** Opening Record excerpts block **

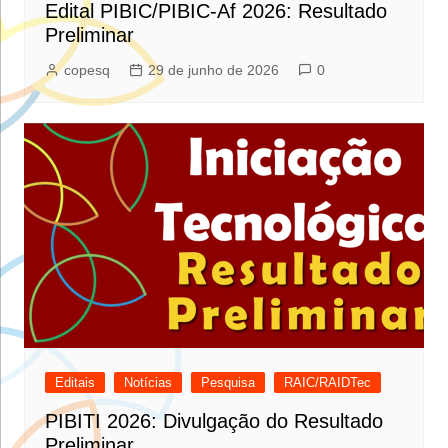
Edital PIBIC/PIBIC-Af 2026: Resultado
Preliminar
copesq
29 de junho de 2026
0
Editais
Notícias
Pesquisa
RAIC/RAIDTec
PIBITI 2026: Divulgação do Resultado
Preliminar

** Closing Record excerpts block **

■ **Exercise**: From the first line to the last, reproduce the records above exactly and skip the pictures.

■ **Exercise response**:
Edital PIBIC/PIBIC-Af 2026: Resultado
Preliminar
copesq
29 de junho de 2026
0
Editais
Notícias
Pesquisa
RAIC/RAIDTec
PIBITI 2026: Divulgação do Resultado
Preliminar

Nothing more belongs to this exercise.